Saved entries
--------------------------------------------------
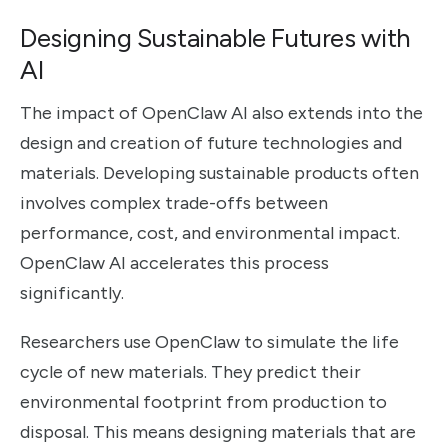
Designing Sustainable Futures with
AI
The impact of OpenClaw AI also extends into the
design and creation of future technologies and
materials. Developing sustainable products often
involves complex trade-offs between
performance, cost, and environmental impact.
OpenClaw AI accelerates this process
significantly.
Researchers use OpenClaw to simulate the life
cycle of new materials. They predict their
environmental footprint from production to
disposal. This means designing materials that are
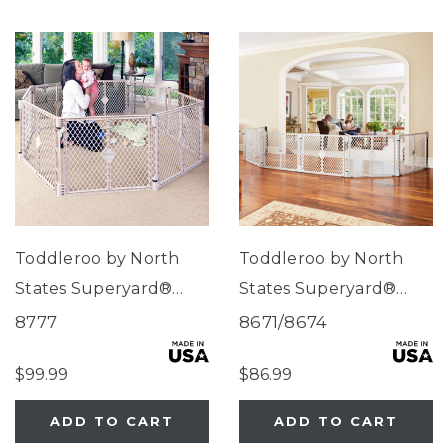
Toddleroo by North
Toddleroo by North
States Superyard®
States Superyard®
Indoor-Outdoor Sand
Duo Extra Wide Gate &
8777
8671/8674
8-Panel
Play Yard
$99.99
$86.99
ADD TO CART
ADD TO CART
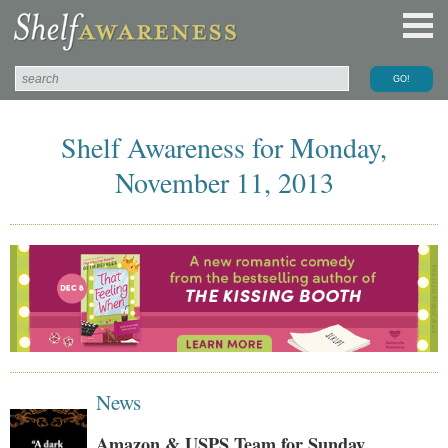
Shelf Awareness for Monday,
November 11, 2013
News
Amazon & USPS Team for Sunday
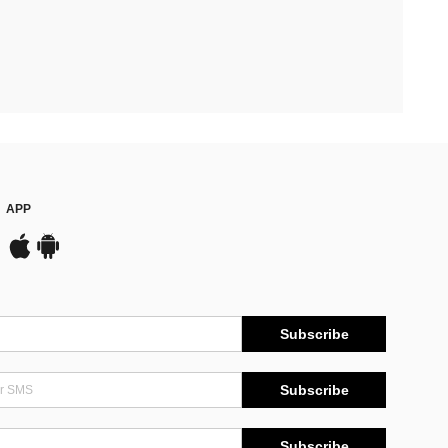
APP
Subscribe
Subscribe
Subscribe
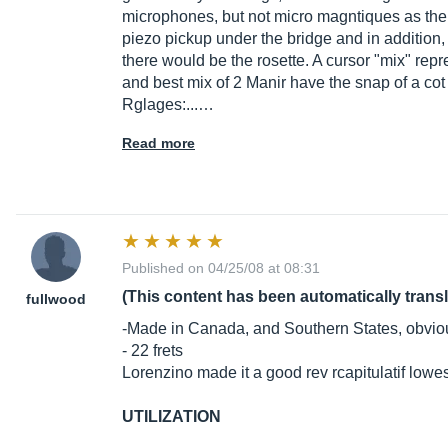
microphones, but not micro magntiques as the el
piezo pickup under the bridge and in addition
there would be the rosette. A cursor "mix" repr
and best mix of 2 Manir have the snap of a cot
Rglages:...…
Read more
Published on 04/25/08 at 08:31
(This content has been automatically trans
fullwood
-Made in Canada, and Southern States, obviou
- 22 frets
Lorenzino made it a good rev rcapitulatif lowe
UTILIZATION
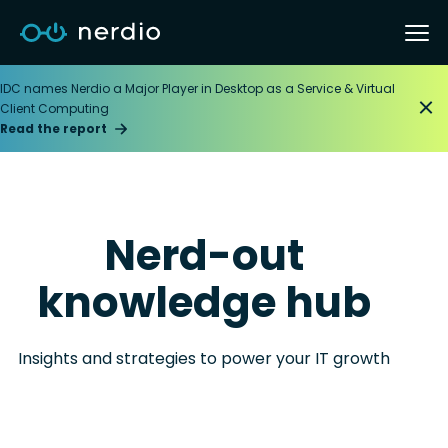
IDC names Nerdio a Major Player in Desktop as a Service & Virtual
Client Computing
Read the report
Nerd-out
knowledge hub
Insights and strategies to power your IT growth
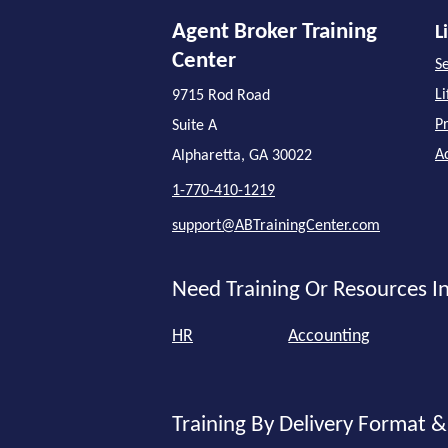
Agent Broker Training
L
Center
Se
L
9715 Rod Road
P
Suite A
A
Alpharetta, GA 30022
1-770-410-1219
support@ABTrainingCenter.com
Need Training Or Resources In
HR
Accounting
Training By Delivery Format &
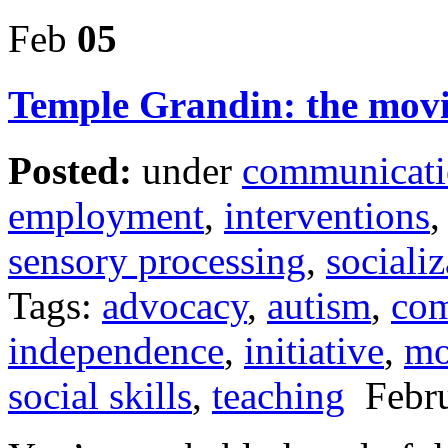
Feb
05
Temple Grandin: the mov
Posted:
under
communicat
employment
,
interventions
sensory processing
,
socializ
Tags:
advocacy
,
autism
,
com
independence
,
initiative
,
mo
social skills
,
teaching
Febru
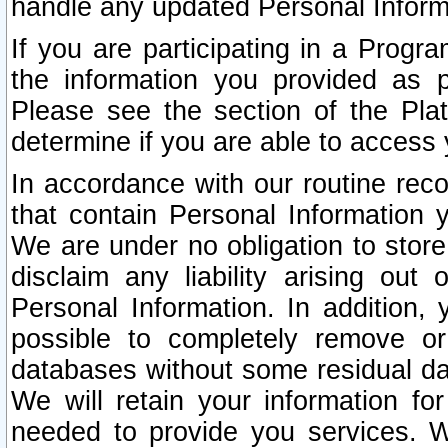
handle any updated Personal Inform
If you are participating in a Prog
the information you provided as p
Please see the section of the Pla
determine if you are able to access
In accordance with our routine rec
that contain Personal Information 
We are under no obligation to store
disclaim any liability arising out 
Personal Information. In addition,
possible to completely remove or
databases without some residual d
We will retain your information fo
needed to provide you services. W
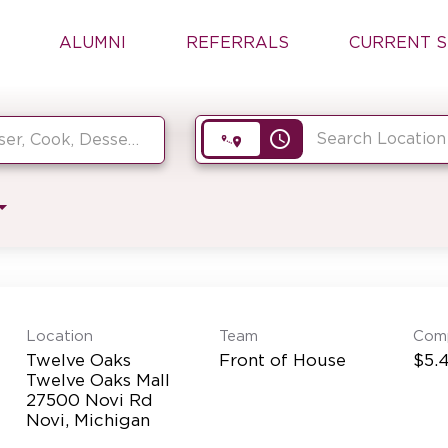
ALUMNI
REFERRALS
CURRENT S
access_time
Location
Team
Com
Twelve Oaks
Front of House
$5.4
Twelve Oaks Mall
27500 Novi Rd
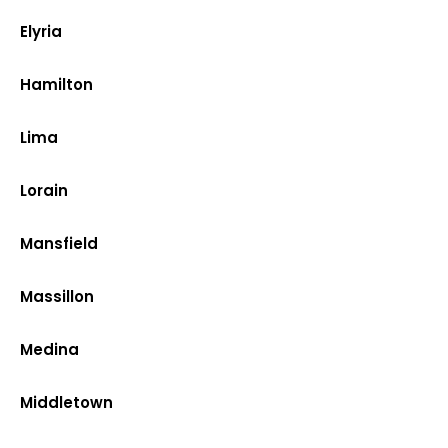
Elyria
Hamilton
Lima
Lorain
Mansfield
Massillon
Medina
Middletown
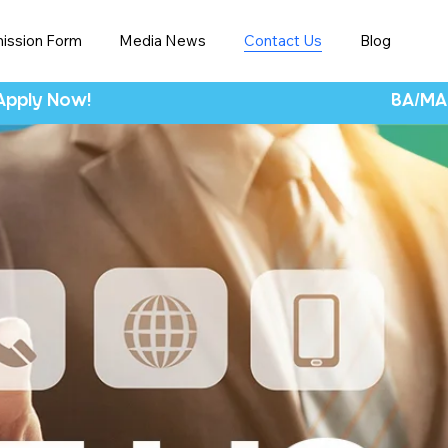
ission Form
Media News
Contact Us
Blog
 Apply Now!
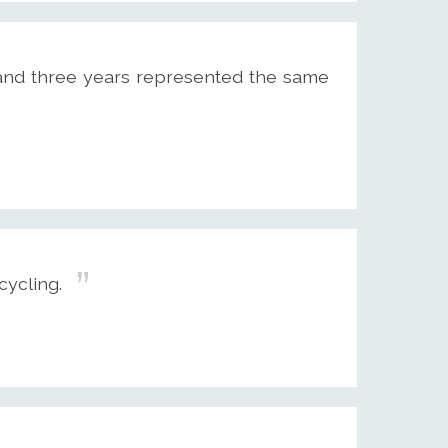
s and three years represented the same
cycling.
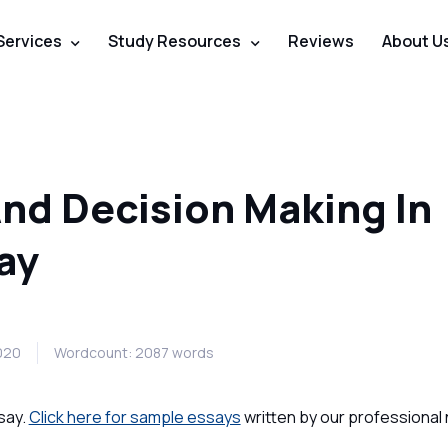
Services
Study Resources
Reviews
About U
And Decision Making In
ay
2020
Wordcount: 2087 words
say.
Click here for sample essays
written by our professional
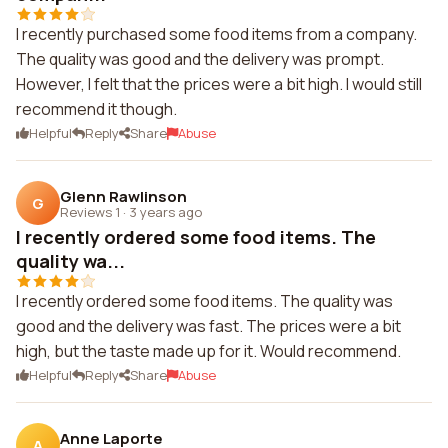
I recently purchased some food items from a company.
The quality was good and the delivery was prompt.
However, I felt that the prices were a bit high. I would still
recommend it though.
Helpful
Reply
Share
Abuse
Glenn Rawlinson
G
Reviews 1
·
3 years ago
I recently ordered some food items. The
quality wa...
I recently ordered some food items. The quality was
good and the delivery was fast. The prices were a bit
high, but the taste made up for it. Would recommend.
Helpful
Reply
Share
Abuse
Anne Laporte
A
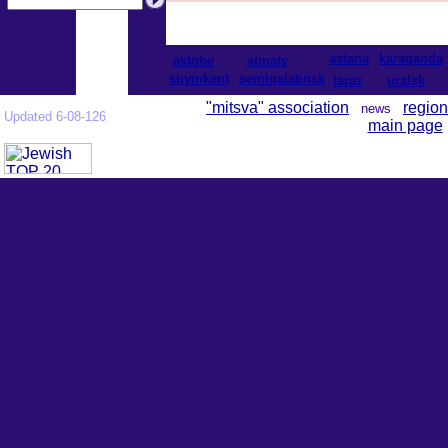
astana
karaganda
aktobe
almaty
shymkent
semipalatinsk
taraz
uralsk
"mitsva" association
region
news
Updated 6-08-126
main page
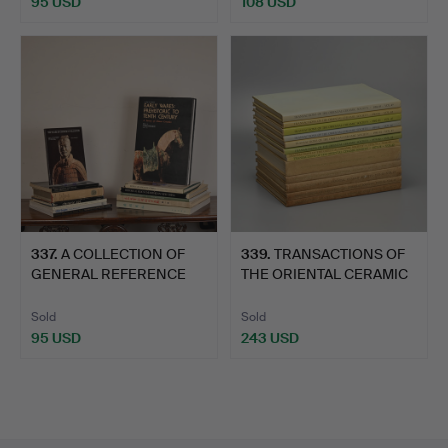
95 USD
108 USD
337
.
A COLLECTION OF
339
.
TRANSACTIONS OF
GENERAL REFERENCE
THE ORIENTAL CERAMIC
BOOKS ON…
SOCIE…
Sold
Sold
95 USD
243 USD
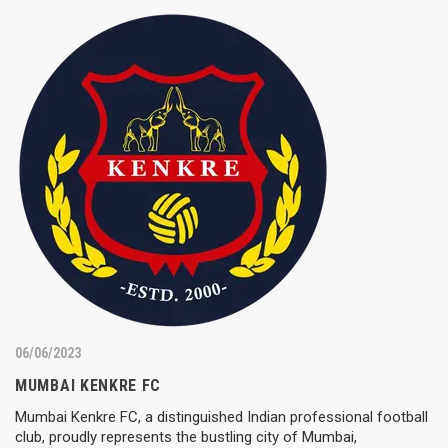
06/06/2023
MUMBAI KENKRE FC
Mumbai Kenkre FC, a distinguished Indian professional football
club, proudly represents the bustling city of Mumbai,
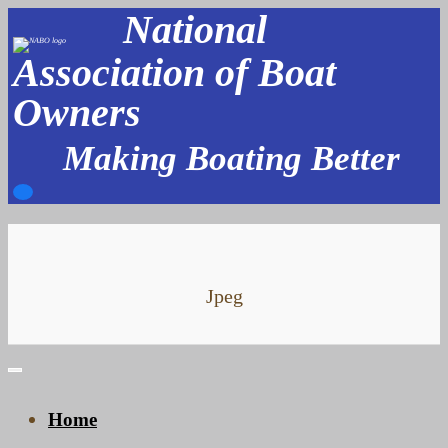
National
Skip
to
Association of Boat
content
Owners
Making Boating Better
Jpeg
Home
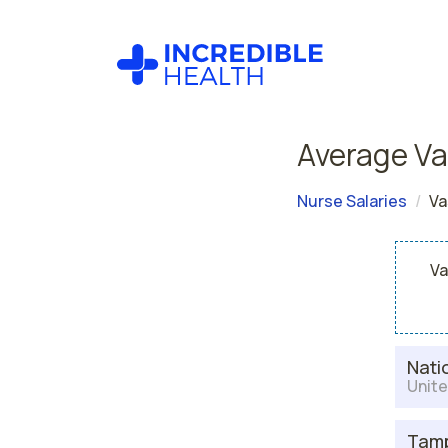
Average Va
Nurse Salaries
Va
Va
Nati
Unite
Tamp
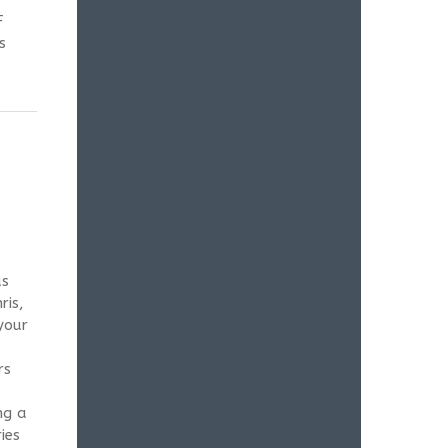
F
s
as
ris,
your
rs
ng a
ies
--------------------------------------------------
Check each line in the records above for the word "years". Return those that have it.

Exercise answer
s and three years represented the same
3 years ago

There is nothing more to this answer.